We’ve argued that Capabilities aren't Sufficient, Intent Alignment isn't Necessary and Intent Alignment isn't Sufficient, and therefore technical work specific to AGI conflict reduction could make a difference. It could still be that alignment research is a better bet for reducing AGI conflict. But we currently believe that there are several research directions that are sufficiently tractable, neglected, and likely to be important for conflict reduction that they are worth dedicating some portion of the existential AI safety portfolio to.
First, work on using intent-aligned AIs to navigate cooperation problems. This would involve conceptual research aimed at preventing intent-aligned AIs from locking in bad commitments or other catastrophic decisions early on, and preventing the corruption of AI-assisted deliberation about bargaining. This might include instructions for preventing some kinds of reasoning (like reasoning about distant superintelligences) altogether. One goal of this research would be to produce a manual for the overseers of intent-aligned AGIs with instructions on how to train their AI systems to avoid the failures of cooperation discussed in this sequence.
Second, research into how to train AIs in ways that don’t select for CSPs and inflexible commitments. Research into how to detect and select against CSPs or inflexible commitments could be useful (1) if intent alignment is solved, as part of the preparatory work to enable us to better understand what cooperation failures are common for AIs and how to avoid them, or (2) if intent alignment is not solved, it can be directly used to incentivise misaligned AIs to be less conflict-seeking. This could involve conceptual work on mechanisms for preventing CSPs that could survive misalignment. It might also involve empirical work, e.g., to understand the scaling of analogs of conflict-seeking in contemporary language models.
There are several tractable directions for empirical work that could support both of these research streams. Improving our ability to measure cooperation-relevant features of foundation models, and carrying out these measurements, is one. Better understanding the kinds of feedback humans give to AI systems in conflict situations, and how to improve that feedback, is another. Finally, getting practice training powerful contemporary AI systems to behave cooperatively also seems valuable, for reasons similar to those given by Ajeya in The case for aligning narrowly superhuman models.
Bolle, Friedel. 2000. “Is Altruism Evolutionarily Stable?
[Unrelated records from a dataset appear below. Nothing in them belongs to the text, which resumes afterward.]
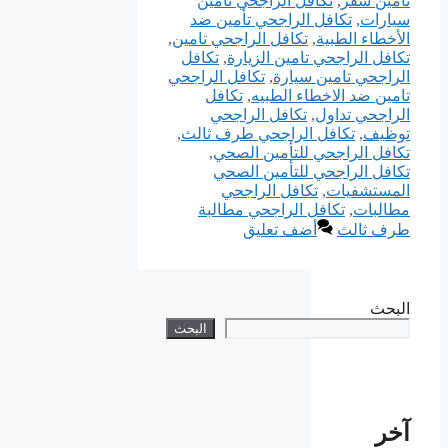
تأمين سفر
,
تكافل الراجحي تأمين
سيارات
,
تكافل الراجحي تأمين ضد
الأخطاء الطبية
,
تكافل الراجحي تامين
,
تكافل الراجحي تامين الزيارة
,
تكافل
الراجحي تامين سيارة
,
تكافل الراجحي
تامين ضد الاخطاء الطبيه
,
تكافل
الراجحي تداول
,
تكافل الراجحي
توظيف
,
تكافل الراجحي طرف ثالث
,
تكافل الراجحي للتأمين الصحي
,
تكافل الراجحي للتأمين الصحي
المستشفيات
,
تكافل الراجحي
مطالبات
,
تكافل الراجحي مطالبة
طرف ثالث
أضف تعليق
البحث
البحث
آخر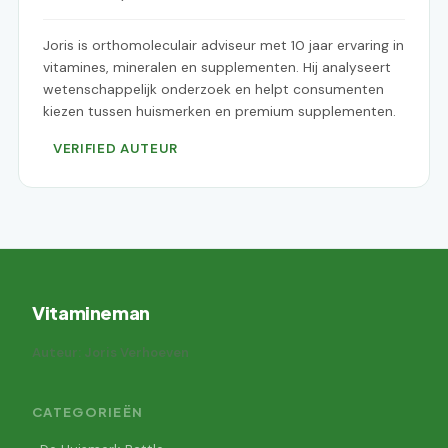
Joris is orthomoleculair adviseur met 10 jaar ervaring in
vitamines, mineralen en supplementen. Hij analyseert
wetenschappelijk onderzoek en helpt consumenten
kiezen tussen huismerken en premium supplementen.
VERIFIED AUTEUR
Vitamineman
Auteur: Joris Verhoeven
CATEGORIEËN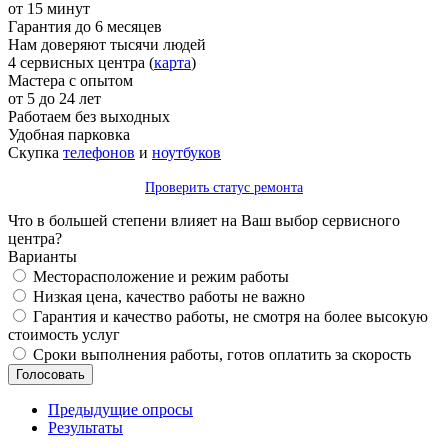
от 15 минут
Гарантия до 6 месяцев
Нам доверяют тысячи людей
4 сервисных центра (
карта
)
Мастера с опытом
от 5 до 24 лет
Работаем без выходных
Удобная парковка
Скупка
телефонов
и
ноутбуков
Проверить статус ремонта
Что в большей степени влияет на Ваш выбор сервисного
центра?
Варианты
Месторасположение и режим работы
Низкая цена, качество работы не важно
Гарантия и качество работы, не смотря на более высокую
стоимость услуг
Сроки выполнения работы, готов оплатить за скорость
Предыдущие опросы
Результаты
And Envy and Malevolence?: Remarks on Bester and Güth.” Journal of Economic Behavior & Organization 42 (1): 131–33.
Possajennikov, Alex. 2000. “On the Evolutionary Stability of Altruistic and Spiteful Preferences.” Journal of Economic Behavior & Organization 42 (1): 125–29.
See also Paul’s Decoupling deliberation from competition.
This may happen when an environment exhibits "strategic substitution" (Possajennikov 2000; Bolle 2000), or if agents are selected based on their fitness relative to other agents, rather than for optimizing absolute fitness.
On the other hand, such preferences are most likely to cause problems when they generalize to spite towards any counterpart, as opposed to a specific objective f2. So we do need to have some reason to think that this generalization might happen. It might be particularly likely if the agent is trained in several different spite-inducing environments, as it is simpler to have the policy of “infer my counterpart’s preferences and harm them” than to act spitefully towards a cached f2 for each environment.